What is Feature Engineering?
Feature engineering is the process of selecting, transforming, and creating input variables (features) from raw data to improve a machine learning model's performance. It's the art and science of representing data in a way that helps models learn the right patterns.
Why It Matters
In classical ML, feature engineering often matters more than model choice — a simple model with great features beats a complex model with poor features.

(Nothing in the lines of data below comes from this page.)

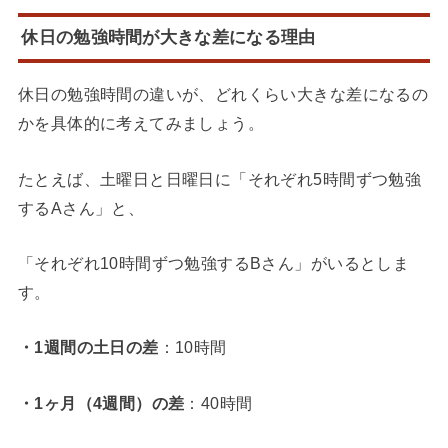
休日の勉強時間が大きな差になる理由
休日の勉強時間の違いが、どれくらい大きな差になるの
かを具体的に考えてみましょう。
たとえば、土曜日と日曜日に「それぞれ5時間ずつ勉強
するAさん」と、
「それぞれ10時間ずつ勉強するBさん」がいるとしま
す。
・1週間の土日の差
：10時間
・1ヶ月（4週間）の差
：40時間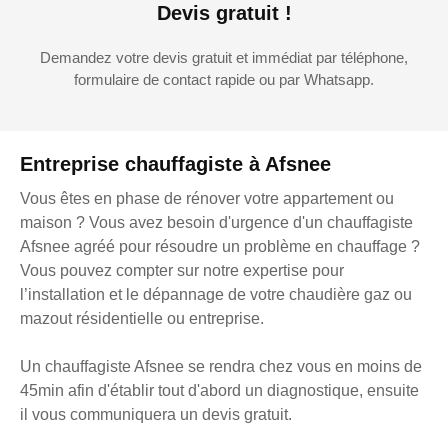
Devis gratuit !
Demandez votre devis gratuit et immédiat par téléphone,
formulaire de contact rapide ou par Whatsapp.
Entreprise chauffagiste à Afsnee
Vous êtes en phase de rénover votre appartement ou
maison ? Vous avez besoin d'urgence d'un chauffagiste
Afsnee agréé pour résoudre un problème en chauffage ?
Vous pouvez compter sur notre expertise pour
l’installation et le dépannage de votre chaudière gaz ou
mazout résidentielle ou entreprise.
Un chauffagiste Afsnee se rendra chez vous en moins de
45min afin d'établir tout d'abord un diagnostique, ensuite
il vous communiquera un devis gratuit.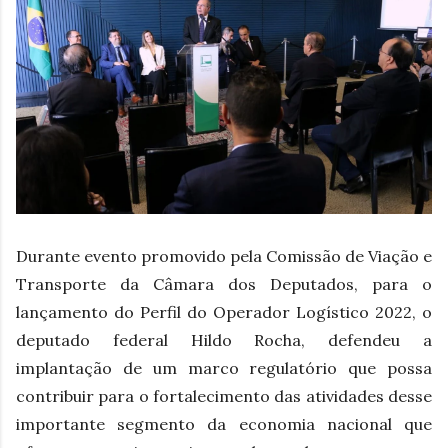
Durante evento promovido pela Comissão de Viação e
Transporte da Câmara dos Deputados, para o
lançamento do Perfil do Operador Logístico 2022, o
deputado federal Hildo Rocha, defendeu a
implantação de um marco regulatório que possa
contribuir para o fortalecimento das atividades desse
importante segmento da economia nacional que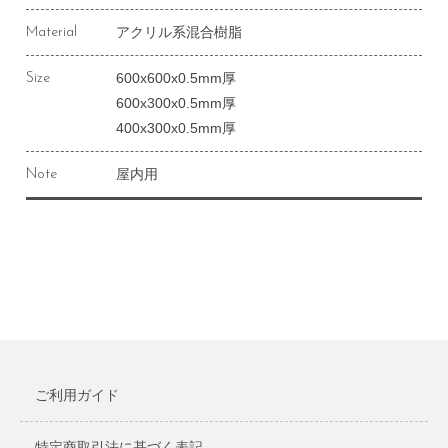
アクリル系混合樹脂
Material
600x600x0.5mm厚
Size
600x300x0.5mm厚
400x300x0.5mm厚
屋内用
Note
ご利用ガイド
特定商取引法に基づく表記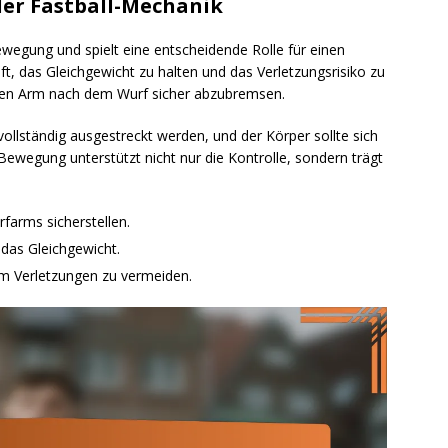
der Fastball-Mechanik
ewegung und spielt eine entscheidende Rolle für einen
lft, das Gleichgewicht zu halten und das Verletzungsrisiko zu
ihren Arm nach dem Wurf sicher abzubremsen.
llständig ausgestreckt werden, und der Körper sollte sich
 Bewegung unterstützt nicht nur die Kontrolle, sondern trägt
farms sicherstellen.
 das Gleichgewicht.
m Verletzungen zu vermeiden.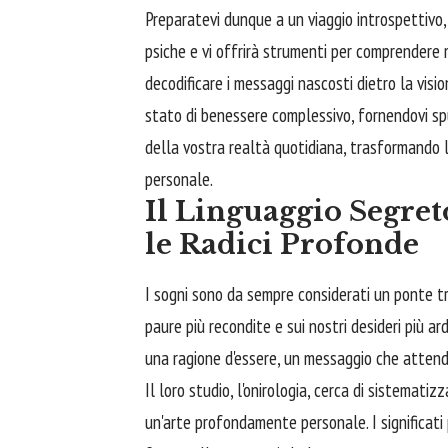
Preparatevi dunque a un viaggio introspettivo,
psiche e vi offrirà strumenti per comprendere m
decodificare i messaggi nascosti dietro la visio
stato di benessere complessivo, fornendovi spu
della vostra realtà quotidiana, trasformando l'
personale.
Il Linguaggio Segre
le Radici Profonde
I sogni sono da sempre considerati un ponte tra
paure più recondite e sui nostri desideri più a
una ragione d'essere, un messaggio che attende 
Il loro studio, l'onirologia, cerca di sistemati
un'arte profondamente personale. I significati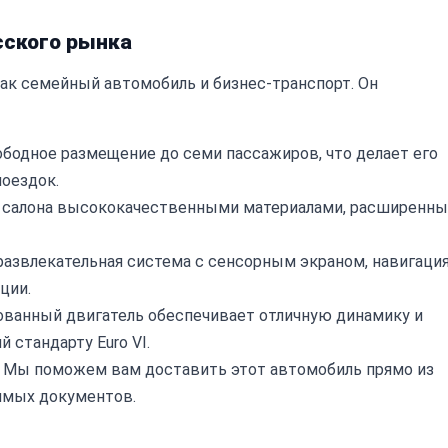
сского рынка
как семейный автомобиль и бизнес-транспорт. Он
бодное размещение до семи пассажиров, что делает его
оездок.
 салона высококачественными материалами, расширенн
звлекательная система с сенсорным экраном, навигация
ции.
ванный двигатель обеспечивает отличную динамику и
 стандарту Euro VI.
Мы поможем вам доставить этот автомобиль прямо из
имых документов.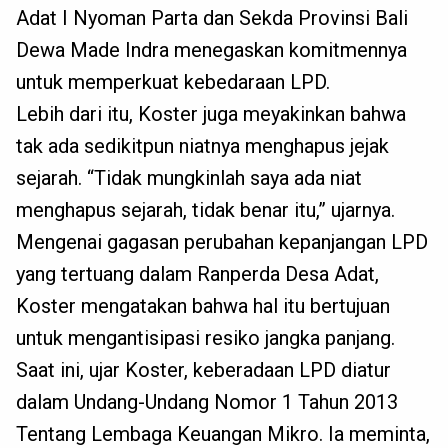
Adat I Nyoman Parta dan Sekda Provinsi Bali
Dewa Made Indra menegaskan komitmennya
untuk memperkuat kebedaraan LPD.
Lebih dari itu, Koster juga meyakinkan bahwa
tak ada sedikitpun niatnya menghapus jejak
sejarah. “Tidak mungkinlah saya ada niat
menghapus sejarah, tidak benar itu,” ujarnya.
Mengenai gagasan perubahan kepanjangan LPD
yang tertuang dalam Ranperda Desa Adat,
Koster mengatakan bahwa hal itu bertujuan
untuk mengantisipasi resiko jangka panjang.
Saat ini, ujar Koster, keberadaan LPD diatur
dalam Undang-Undang Nomor 1 Tahun 2013
Tentang Lembaga Keuangan Mikro. Ia meminta,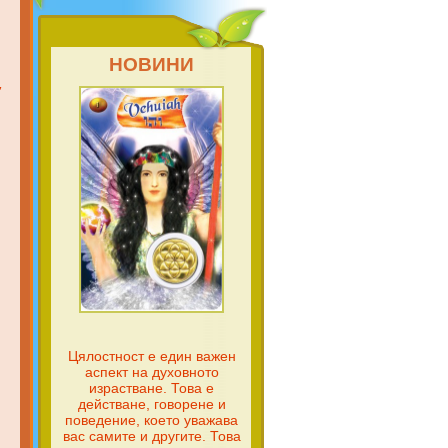
НОВИНИ
,
Цялостност е един важен
аспект на духовното
израстване. Това е
действане, говорене и
поведение, което уважава
вас самите и другите. Това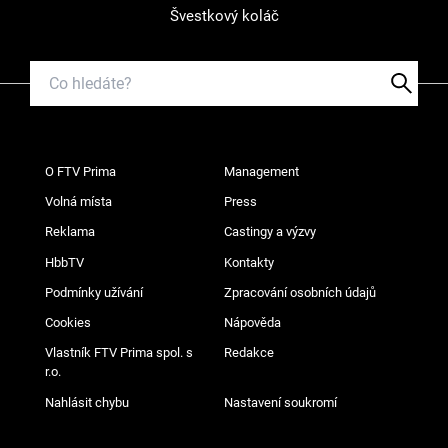
Švestkový koláč
O FTV Prima
Management
Volná místa
Press
Reklama
Castingy a výzvy
HbbTV
Kontakty
Podmínky užívání
Zpracování osobních údajů
Cookies
Nápověda
Vlastník FTV Prima spol. s
Redakce
r.o.
Nahlásit chybu
Nastavení soukromí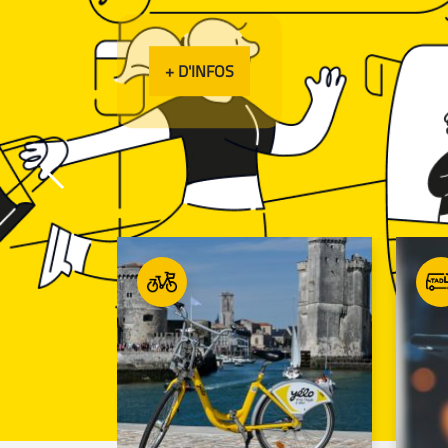
+ D'INFOS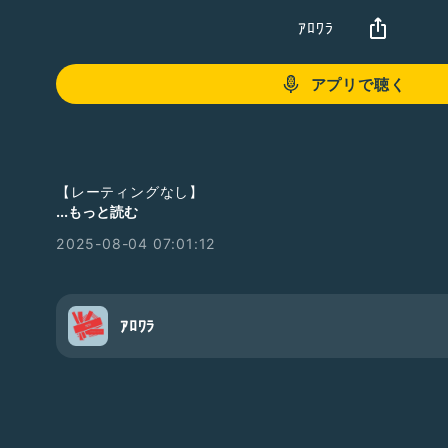
ｱﾛﾜﾗ
アプリで聴く
【レーティングなし】
...もっと読む
#2人組
#落ち着きある
#笑い声あり
2025-08-04 07:01:12
ｱﾛﾜﾗ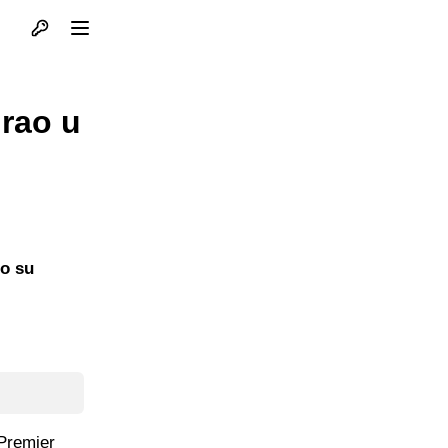
Otvori profil
Otvori meni
irao u
to su
 Premier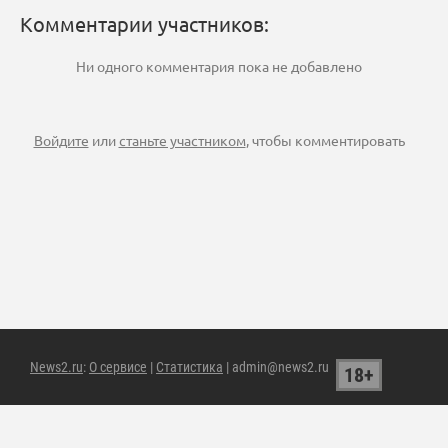
Комментарии участников:
Ни одного комментария пока не добавлено
Войдите
или
станьте участником
, чтобы комментировать
News2.ru
:
О сервисе
|
Статистика
| admin@news2.ru
18+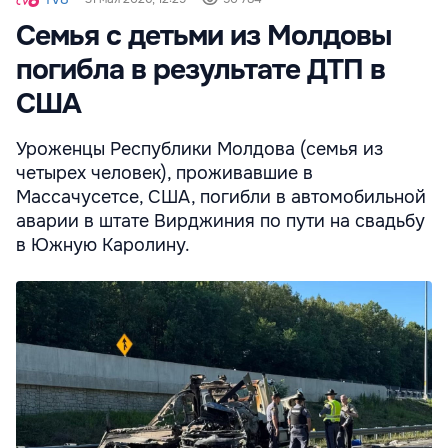
Семья с детьми из Молдовы
погибла в результате ДТП в
США
Уроженцы Республики Молдова (семья из
четырех человек), проживавшие в
Массачусетсе, США, погибли в автомобильной
аварии в штате Вирджиния по пути на свадьбу
в Южную Каролину.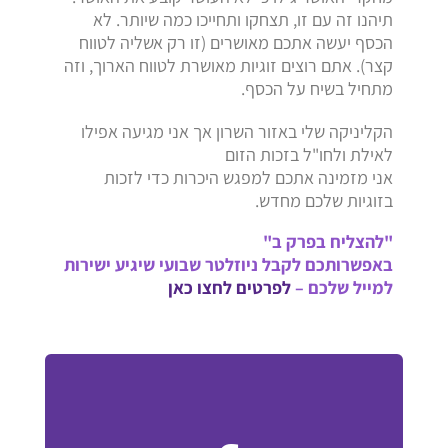
תיהנו זה עם זו, תצחקו ותחייכו כמה שיותר. לא
הכסף יעשה אתכם מאושרים (זו רק אשליה לטווח
קצר). אתם רוצים זוגיות מאושרת לטווח הארוך, וזה
מתחיל בשיח על הכסף.
הקליניקה שלי באזור השרון אך אני מגיעה אפילו
לאילת ולחו"ל בזכות הזום
אני מזמינה אתכם למפגש היכרות כדי לזכות
בזוגיות שלכם מחדש.
"להצליח בפרק ב"
באפשרותכם לקבל ניוזלטר שבועי שיגיע ישירות
למייל שלכם –
לפרטים לחצו כאן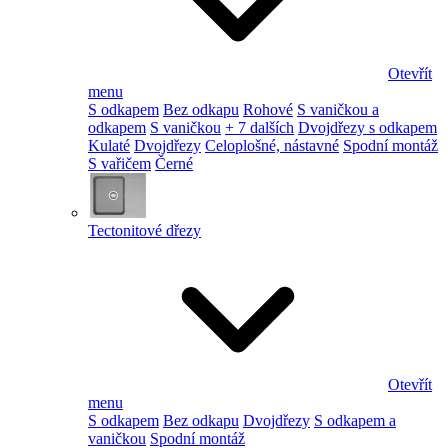
Otevřít
menu
S odkapem
Bez odkapu
Rohové
S vaničkou a
odkapem
S vaničkou
+ 7 dalších
Dvojdřezy s odkapem
Kulaté
Dvojdřezy
Celoplošné, nástavné
Spodní montáž
S vařičem
Černé
Tectonitové dřezy
Otevřít
menu
S odkapem
Bez odkapu
Dvojdřezy
S odkapem a
vaničkou
Spodní montáž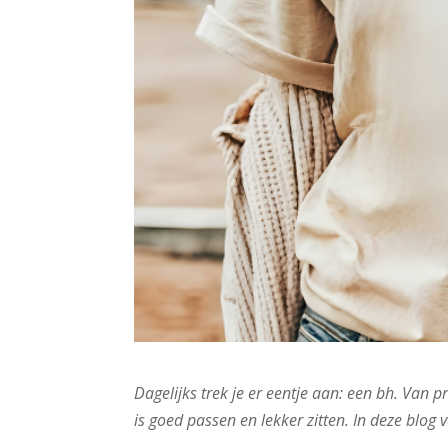
Dagelijks trek je er eentje aan: een bh. Van 
is goed passen en lekker zitten. In deze blog ve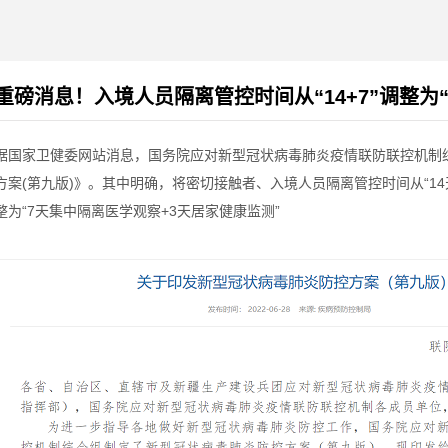
重磅消息！入境人员隔离管控时间从“14+7”调整为“7
据国家卫健委网站消息，国务院应对新型冠状病毒肺炎疫情联防联控机制
方案(第九版)》。其中明确，将密切接触者、入境人员隔离管控时间从“14
整为“7天集中隔离医学观察+3天居家健康监测”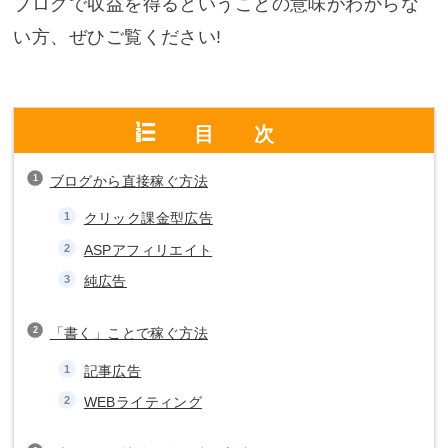
ブログで収益を得るということの意味がわからな
い方、ぜひご覧ください!
目次
ブログから直接稼ぐ方法
クリック課金型広告
ASPアフィリエイト
純広告
「書く」ことで稼ぐ方法
記事広告
WEBライティング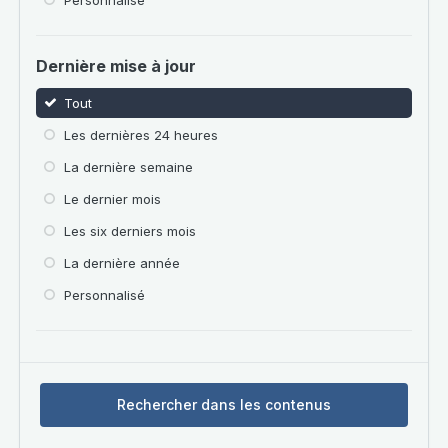
Personnalisé
Dernière mise à jour
Tout
Les dernières 24 heures
La dernière semaine
Le dernier mois
Les six derniers mois
La dernière année
Personnalisé
Rechercher dans les contenus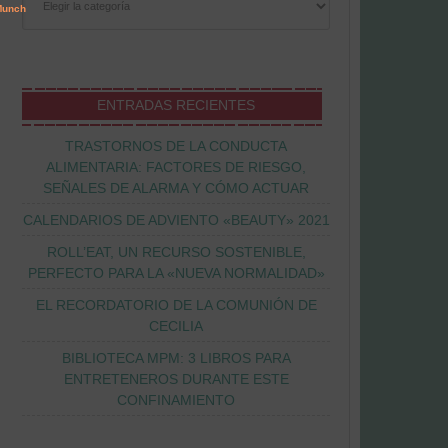
ENTRADAS RECIENTES
TRASTORNOS DE LA CONDUCTA
ALIMENTARIA: FACTORES DE RIESGO,
SEÑALES DE ALARMA Y CÓMO ACTUAR
CALENDARIOS DE ADVIENTO «BEAUTY» 2021
ROLL’EAT, UN RECURSO SOSTENIBLE,
PERFECTO PARA LA «NUEVA NORMALIDAD»
EL RECORDATORIO DE LA COMUNIÓN DE
CECILIA
BIBLIOTECA MPM: 3 LIBROS PARA
ENTRETENEROS DURANTE ESTE
CONFINAMIENTO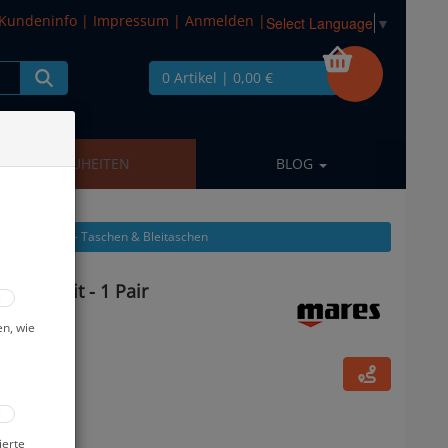
Kundeninfo
|
Impressum
|
Anmelden
|
Select Language
▼
0 Artikel
| 0,00 €
NEUHEITEN
BLOG
: Tarierjackets - Taschen & Bleitaschen
Wight Kit - 1 Pair
en, wie
ierte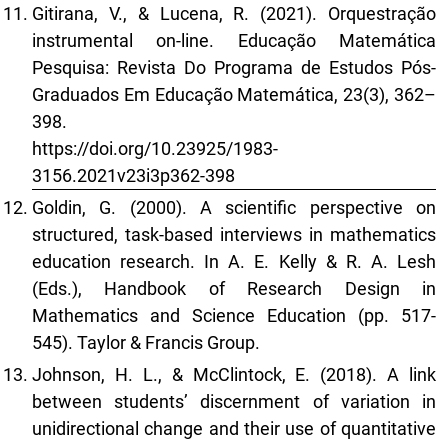
Gitirana, V., & Lucena, R. (2021). Orquestração
instrumental on-line. Educação Matemática
Pesquisa: Revista Do Programa de Estudos Pós-
Graduados Em Educação Matemática, 23(3), 362–
398.
https://doi.org/10.23925/1983-
3156.2021v23i3p362-398
Goldin, G. (2000). A scientific perspective on
structured, task-based interviews in mathematics
education research. In A. E. Kelly & R. A. Lesh
(Eds.), Handbook of Research Design in
Mathematics and Science Education (pp. 517-
545). Taylor & Francis Group.
Johnson, H. L., & McClintock, E. (2018). A link
between students’ discernment of variation in
unidirectional change and their use of quantitative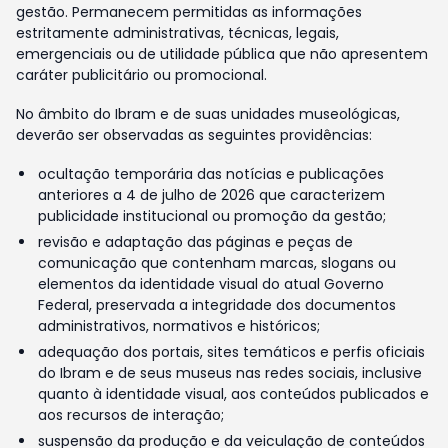
gestão. Permanecem permitidas as informações
estritamente administrativas, técnicas, legais,
emergenciais ou de utilidade pública que não apresentem
caráter publicitário ou promocional.
No âmbito do Ibram e de suas unidades museológicas,
deverão ser observadas as seguintes providências:
ocultação temporária das notícias e publicações
anteriores a 4 de julho de 2026 que caracterizem
publicidade institucional ou promoção da gestão;
revisão e adaptação das páginas e peças de
comunicação que contenham marcas, slogans ou
elementos da identidade visual do atual Governo
Federal, preservada a integridade dos documentos
administrativos, normativos e históricos;
adequação dos portais, sites temáticos e perfis oficiais
do Ibram e de seus museus nas redes sociais, inclusive
quanto à identidade visual, aos conteúdos publicados e
aos recursos de interação;
suspensão da produção e da veiculação de conteúdos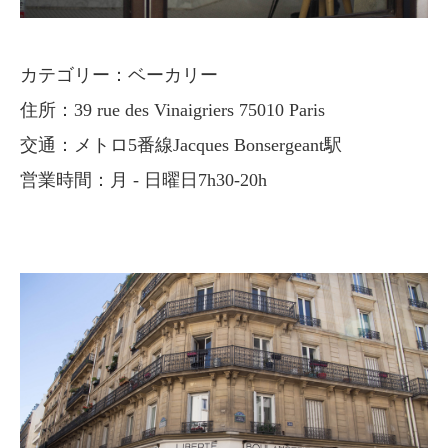
カテゴリー：ベーカリー
住所：39 rue des Vinaigriers 75010 Paris
交通：メトロ5番線Jacques Bonsergeant駅
営業時間：月 - 日曜日7h30-20h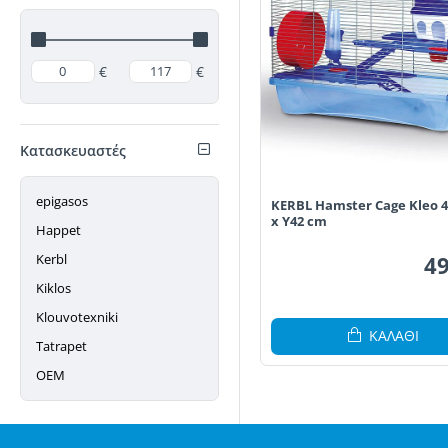
€
€
Κατασκευαστές
epigasos
KERBL Hamster Cage Kleo 42
x Y42 cm
Happet
49
Kerbl
Kiklos
Klouvotexniki
ΚΑΛΆΘΙ
Tatrapet
ΟΕΜ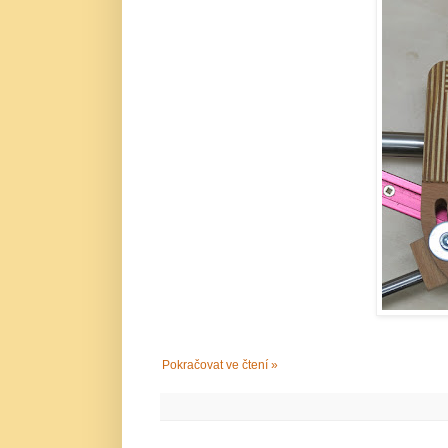
Pokračovat ve čtení »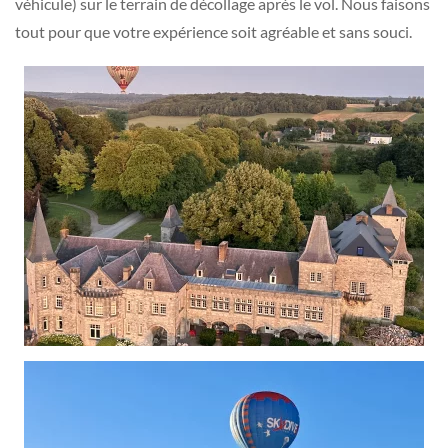
véhicule) sur le terrain de décollage après le vol. Nous faisons
tout pour que votre expérience soit agréable et sans souci.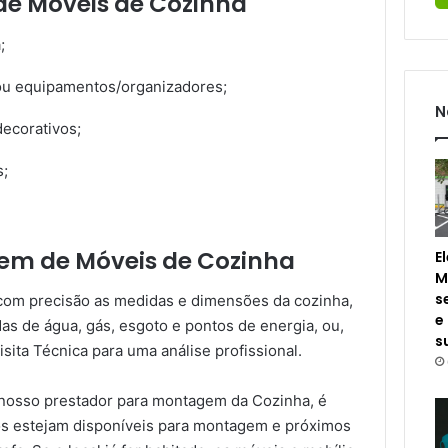
de Móveis de Cozinha
;
 ou equipamentos/organizadores;
N
ecorativos;
s;
em de Móveis de Cozinha
E
M
s
e com precisão as medidas e dimensões da cozinha,
e
as de água, gás, esgoto e pontos de energia, ou,
s
isita Técnica para uma análise profissional.
nosso prestador para montagem da Cozinha, é
os estejam disponíveis para montagem e próximos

While deep learning and LLMs have automated some feature engineering (learning representations directly from raw data), the concept remains essential for tabular data, time series, and understanding how AI extracts signal from noise.
How It Works
Types of feature engineering:
1. Feature selection:
- Choose which raw features to include
- Remove irrelevant, redundant, or noisy features
- Methods: correlation analysis, mutual information, recursive feature elimination
2. Feature transformation:
- Scaling — normalize features to similar ranges (StandardScaler, MinMaxScaler)
- Log transform — handle skewed distributions (income, prices)
- Encoding — convert categorical variables to numbers (one-hot encoding, label encoding)
- Binning — group continuous values into categories
3. Feature creation:
- Combine existing features: price_per_sqm = price / area
- Extract from dates: day_of_week, is_weekend, month
- Text features: word count, sentiment score, TF-IDF
- Aggregations: average_purchase_last_30_days, total_logins
4. Domain-specific features:
- Finance: moving averages, volatility, RSI
- NLP: n-grams, POS tags, named entities
- Computer vision: HOG, SIFT, edge histograms (before deep learning)
- Time series: lag features, rolling statistics, Fourier components
Deep learning and feature engineering:
- Neural networks learn features automatically (representation learning)
- Convolutional layers learn image features; transformer layers learn text features
- This reduced (but didn't eliminate) the need for manual feature engineering
- Tabular data still benefits significantly from manual feature engineering
Feature stores:
- Centralized systems for storing, versioning, and serving features
- Ensures consistency between training and inference
- Tools: Feast, Tecton, Vertex AI Feature Store
Example
Predicting house prices from raw data: a good feature engineer creates distance_to_city_center from coordinates, price_per_sqm from price and area, property_age from build_year and current_year, and neighborhood_avg_price from aggregating nearby sales. These engineered features capture relationships the model might struggle to learn from raw numbers alone.